Famous for his portraits which are a manipulation of negative and positive space, playing with figure ground to achieve a simple visual image that portrays a certain message. His works are a mixture of humorous portraits that depict what the subject does rather than what the subject looks like. For example Jamie Oliver’s portrait has been created so that you can see a smiling face, but if you look closely his nose and mouth are symbols that relate to his work.
Born in Israel 1973, Bar lived amongst a creative family with an interest in art. He began studying in Jerusalem, and as a result of not understanding their language, turned to another source of communication. He developed a collection of pictograms that became his personal form of sign language. His largest influence: silent comedians such as Charlie Chapman. Bar graduated from the Bazelel Academy of Art & Design in 2000 with a Bachelor’s of Graphic and Type Design.
His Career Journey began during the Gulf War when he developed a caricature of Saddam Hussein from a radioactivity symbol he found in a newspaper. He moved to London for work, and found it by showing this caricature to newspapers and magazines. (Dernavich, 2008) He is now known for not only his insightful portraits of celebrities but also for his works relating to negative and positive space. Bar has illustrated the covers of 60 Magazine covers and has published 550 illustrations as well as two books: ‘Guess Who’ and ‘Negative Space’. The first focuses on his portraits and the second on his conceptual works.
Noma Bar has illustrated a number of works for a range of clients. One of these is IBM. As a part of the Smarter Planet Campaign, Bar designed a series of 12 print pieces accompanied by a small amount of text to highlight IBM’s past achievements. (Alice, 2010) His work for this campaign was exceptional. His use of negative and positive space to depict a sort of “short” story was very successful in generating a message. For example one of the posters was an illustration of mobile phones that actually looked like footsteps. The story behind this was about how IBM’s changes to cellular masts electricity meant that an Indian telephone provider could reduce its carbon footprint.

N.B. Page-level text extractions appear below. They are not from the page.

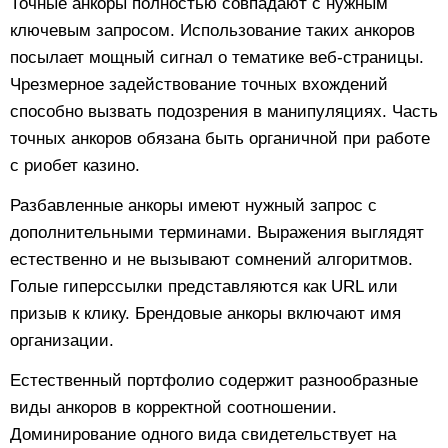
Точные анкоры полностью совпадают с нужным
ключевым запросом. Использование таких анкоров
посылает мощный сигнал о тематике веб-страницы.
Чрезмерное задействование точных вхождений
способно вызвать подозрения в манипуляциях. Часть
точных анкоров обязана быть органичной при работе
с риобет казино.
Разбавленные анкоры имеют нужный запрос с
дополнительными терминами. Выражения выглядят
естественно и не вызывают сомнений алгоритмов.
Голые гиперссылки представляются как URL или
призыв к клику. Брендовые анкоры включают имя
организации.
Естественный портфолио содержит разнообразные
виды анкоров в корректной соотношении.
Доминирование одного вида свидетельствует на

In an interview, Bar revealed that he spends most of his day in a park near his house thinking and sketching. He explained that he wouldn’t begin his work on the computer; rather he would sketch and sketch until he had his final idea, and would refine it on the computer. His advice to aspiring, young designers was to:
“Be open to everything – to a degree. I was educated to open my eyes all the time when I started – we’re talking 11 years ago – but I think these days [young graphic designers’] eyes are already so open because of the Internet. It’s easy to be exposed to a million styles in one click and I see a lot of students struggling because of [too much] knowledge. The fact that I’m not at a computer most of the time is to avoid it and focus on myself, on where I’m going and what’s good for me.”
(Segal Hamilton, 2012.)
I found this to be quite insightful and it helped me to realize where I have been going wrong in my design approach. A lot of the time when I am looking for inspiration, I search the net. The problem with this is that instead of generating a new idea or an innovative idea, I see something that someone else has done and work from that. His words have been a trigger for me in that I have started to try to look at things differently. Now when I am on the bus I watch the things out the window rather than scan Pinterest on my iPhone.
Avinoam Noma Bar is most definitely a designer that has achieved high recommendation for his works. The way his solutions are quite unique and very consuming in the way they capture your eye and make you take a second look. He is a great inspiration to young designers and his books should definitely be a “must have” for all aspiring artists and designers.
Dernavich, Drew. 2008. “An interview with Noma Bar” The New Yorker – the cartoon blog, September 24. Accessed March 20, 2013.
Alice. 2010. “IBM’s Smarter Planet Illustrations are Clever!” My Modern Met blog, August 3. Accessed March 20, 2013. http://www.mymodernmet.com/profiles/blogs/ibms-smarter-planet
Segal Hamilton, Rachel. 2012. “Noma Bar: Graphic Designer”. Accessed March 20, 2013.
Forgot, Emily. 2010. “Noma Bar Interview” Accessed March 20, 2013.
artica. n.d. “Featured Artist – Noma Bar”. Accessed March 20, 2013.